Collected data
---------------

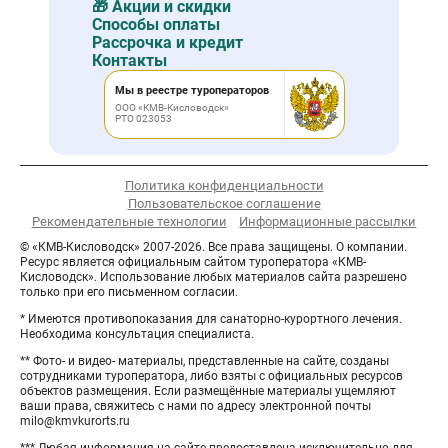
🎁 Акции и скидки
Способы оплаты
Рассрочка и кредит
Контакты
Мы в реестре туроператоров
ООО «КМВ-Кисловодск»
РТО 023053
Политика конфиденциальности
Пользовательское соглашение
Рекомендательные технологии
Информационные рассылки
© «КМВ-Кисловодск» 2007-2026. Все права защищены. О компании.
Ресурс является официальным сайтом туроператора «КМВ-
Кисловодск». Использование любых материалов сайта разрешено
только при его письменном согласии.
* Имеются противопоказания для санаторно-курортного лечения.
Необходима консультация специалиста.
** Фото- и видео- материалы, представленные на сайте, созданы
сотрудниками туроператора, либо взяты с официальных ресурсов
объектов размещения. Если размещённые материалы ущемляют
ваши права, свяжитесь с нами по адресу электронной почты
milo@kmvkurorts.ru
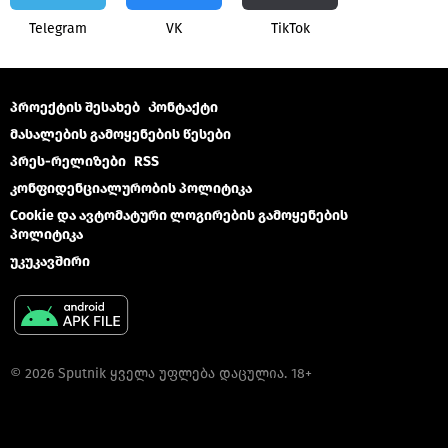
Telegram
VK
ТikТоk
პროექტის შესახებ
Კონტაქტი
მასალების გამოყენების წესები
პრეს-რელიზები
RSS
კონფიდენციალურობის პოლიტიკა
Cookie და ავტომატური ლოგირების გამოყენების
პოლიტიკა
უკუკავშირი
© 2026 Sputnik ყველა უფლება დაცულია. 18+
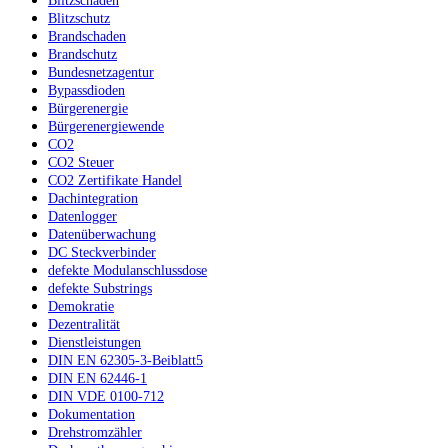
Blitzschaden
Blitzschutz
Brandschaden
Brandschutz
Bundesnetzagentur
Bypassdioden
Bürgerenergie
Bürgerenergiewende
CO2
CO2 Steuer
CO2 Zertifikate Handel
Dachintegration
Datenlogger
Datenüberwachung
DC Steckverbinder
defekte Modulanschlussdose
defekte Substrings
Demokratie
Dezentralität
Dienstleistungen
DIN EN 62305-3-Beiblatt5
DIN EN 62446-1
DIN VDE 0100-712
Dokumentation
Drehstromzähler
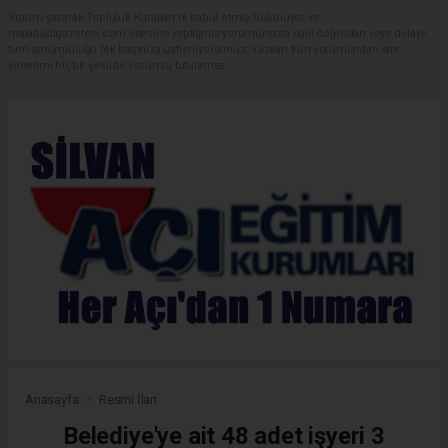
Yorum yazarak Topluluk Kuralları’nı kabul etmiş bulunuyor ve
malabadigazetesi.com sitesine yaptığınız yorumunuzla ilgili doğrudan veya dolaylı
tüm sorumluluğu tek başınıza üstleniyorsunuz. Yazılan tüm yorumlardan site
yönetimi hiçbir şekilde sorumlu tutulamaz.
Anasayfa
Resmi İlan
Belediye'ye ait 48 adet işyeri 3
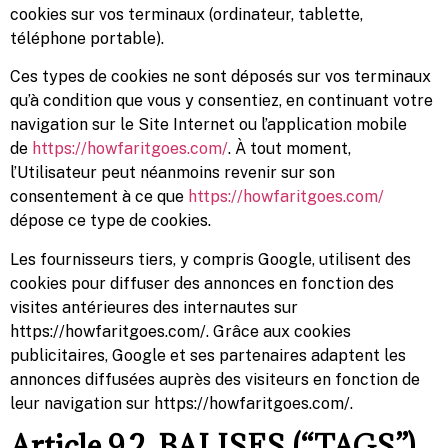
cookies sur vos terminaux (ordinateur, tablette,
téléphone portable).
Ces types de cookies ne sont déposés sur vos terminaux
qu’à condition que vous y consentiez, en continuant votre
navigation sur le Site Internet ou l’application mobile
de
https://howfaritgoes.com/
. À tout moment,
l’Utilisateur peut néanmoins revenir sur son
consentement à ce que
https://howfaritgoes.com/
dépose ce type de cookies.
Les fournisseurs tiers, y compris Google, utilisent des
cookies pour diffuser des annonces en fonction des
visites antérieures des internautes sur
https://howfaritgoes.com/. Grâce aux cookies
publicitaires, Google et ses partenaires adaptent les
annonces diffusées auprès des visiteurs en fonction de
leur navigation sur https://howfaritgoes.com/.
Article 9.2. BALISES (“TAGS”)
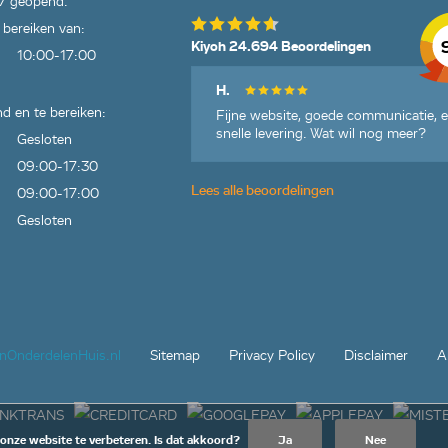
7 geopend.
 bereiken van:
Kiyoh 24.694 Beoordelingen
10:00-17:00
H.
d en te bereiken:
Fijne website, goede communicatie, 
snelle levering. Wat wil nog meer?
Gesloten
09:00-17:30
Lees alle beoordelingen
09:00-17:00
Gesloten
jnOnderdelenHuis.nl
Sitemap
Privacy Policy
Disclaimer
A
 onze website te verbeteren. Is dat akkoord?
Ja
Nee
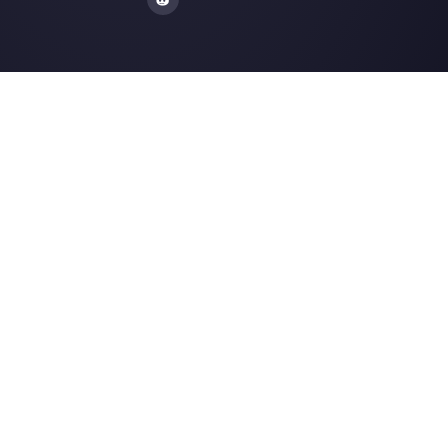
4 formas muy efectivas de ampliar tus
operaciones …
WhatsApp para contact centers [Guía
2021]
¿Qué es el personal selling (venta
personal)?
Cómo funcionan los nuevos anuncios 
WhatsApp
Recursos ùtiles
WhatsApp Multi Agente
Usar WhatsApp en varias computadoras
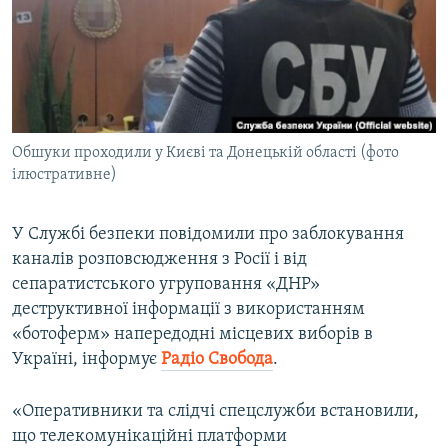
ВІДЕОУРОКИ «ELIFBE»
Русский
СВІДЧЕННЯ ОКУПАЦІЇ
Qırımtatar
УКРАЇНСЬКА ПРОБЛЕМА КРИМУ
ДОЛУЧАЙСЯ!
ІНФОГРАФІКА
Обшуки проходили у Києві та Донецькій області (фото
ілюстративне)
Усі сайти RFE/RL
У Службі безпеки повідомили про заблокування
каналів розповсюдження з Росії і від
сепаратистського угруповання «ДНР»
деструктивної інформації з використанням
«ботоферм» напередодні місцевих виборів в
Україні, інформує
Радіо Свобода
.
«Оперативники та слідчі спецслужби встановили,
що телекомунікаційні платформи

---------------

> _ACTIVITY_: The answer must reproduce every line of the records above exactly, with all pictures left out.

> _RESULT BELOW_:
🎁 Акции и скидки
Способы оплаты
Рассрочка и кредит
Контакты
Мы в реестре туроператоров
ООО «КМВ-Кисловодск»
РТО 023053
Политика конфиденциальности
Пользовательское соглашение
Рекомендательные технологии
Информационные рассылки
© «КМВ-Кисловодск» 2007-2026. Все права защищены. О компании.
Ресурс является официальным сайтом туроператора «КМВ-
Кисловодск». Использование любых материалов сайта разрешено
только при его письменном согласии.
* Имеются противопоказания для санаторно-курортного лечения.
Необходима консультация специалиста.
** Фото- и видео- материалы, представленные на сайте, созданы
сотрудниками туроператора, либо взяты с официальных ресурсов
объектов размещения. Если размещённые материалы ущемляют
ваши права, свяжитесь с нами по адресу электронной почты
milo@kmvkurorts.ru
Telegram
VK
ТikТоk
პროექტის შესახებ
Კონტაქტი
მასალების გამოყენების წესები
პრეს-რელიზები
RSS
კონფიდენციალურობის პოლიტიკა
Cookie და ავტომატური ლოგირების გამოყენების
პოლიტიკა
უკუკავშირი
© 2026 Sputnik ყველა უფლება დაცულია. 18+
Blitzschaden
Blitzschutz
Brandschaden
Brandschutz
Bundesnetzagentur
Bypassdioden
Bürgerenergie
Bürgerenergiewende
CO2
CO2 Steuer
CO2 Zertifikate Handel
Dachintegration
Datenlogger
Datenüberwachung
DC Steckverbinder
defekte Modulanschlussdose
defekte Substrings
Demokratie
Dezentralität
Dienstleistungen
DIN EN 62305-3-Beiblatt5
DIN EN 62446-1
DIN VDE 0100-712
Dokumentation
Drehstromzähler
Yorum yazarak Topluluk Kuralları’nı kabul etmiş bulunuyor ve
malabadigazetesi.com sitesine yaptığınız yorumunuzla ilgili doğrudan veya dolaylı
tüm sorumluluğu tek başınıza üstleniyorsunuz. Yazılan tüm yorumlardan site
yönetimi hiçbir şekilde sorumlu tutulamaz.
Anasayfa
Resmi İlan
Belediye'ye ait 48 adet işyeri 3
cookies sur vos terminaux (ordinateur, tablette,
téléphone portable).
Ces types de cookies ne sont déposés sur vos terminaux
qu’à condition que vous y consentiez, en continuant votre
navigation sur le Site Internet ou l’application mobile
de
https://howfaritgoes.com/
. À tout moment,
l’Utilisateur peut néanmoins revenir sur son
consentement à ce que
https://howfaritgoes.com/
dépose ce type de cookies.
Les fournisseurs tiers, y compris Google, utilisent des
cookies pour diffuser des annonces en fonction des
visites antérieures des internautes sur
https://howfaritgoes.com/. Grâce aux cookies
publicitaires, Google et ses partenaires adaptent les
annonces diffusées auprès des visiteurs en fonction de
leur navigation sur https://howfaritgoes.com/.
Article 9.2. BALISES (“TAGS”)
7 geopend.
 bereiken van:
Kiyoh 24.694 Beoordelingen
10:00-17:00
H.
d en te bereiken:
Fijne website, goede communicatie, 
snelle levering. Wat wil nog meer?
Gesloten
09:00-17:30
Lees alle beoordelingen
09:00-17:00
Gesloten
jnOnderdelenHuis.nl
Sitemap
Privacy Policy
Disclaimer
A
 onze website te verbeteren. Is dat akkoord?
Ja
Nee
4 formas muy efectivas de ampliar tus
operaciones …
WhatsApp para contact centers [Guía
2021]
¿Qué es el personal selling (venta
personal)?
Cómo funcionan los nuevos anuncios 
WhatsApp
Recursos ùtiles
WhatsApp Multi Agente
Usar WhatsApp en varias computadoras
ВІДЕОУРОКИ «ELIFBE»
Русский
СВІДЧЕННЯ ОКУПАЦІЇ
Qırımtatar
УКРАЇНСЬКА ПРОБЛЕМА КРИМУ
ДОЛУЧАЙСЯ!
ІНФОГРАФІКА
Обшуки проходили у Києві та Донецькій області (фото
ілюстративне)
Усі сайти RFE/RL
У Службі безпеки повідомили про заблокування
каналів розповсюдження з Росії і від
сепаратистського угруповання «ДНР»
деструктивної інформації з використанням
«ботоферм» напередодні місцевих виборів в
Україні, інформує
Радіо Свобода
.
«Оперативники та слідчі спецслужби встановили,
що телекомунікаційні платформи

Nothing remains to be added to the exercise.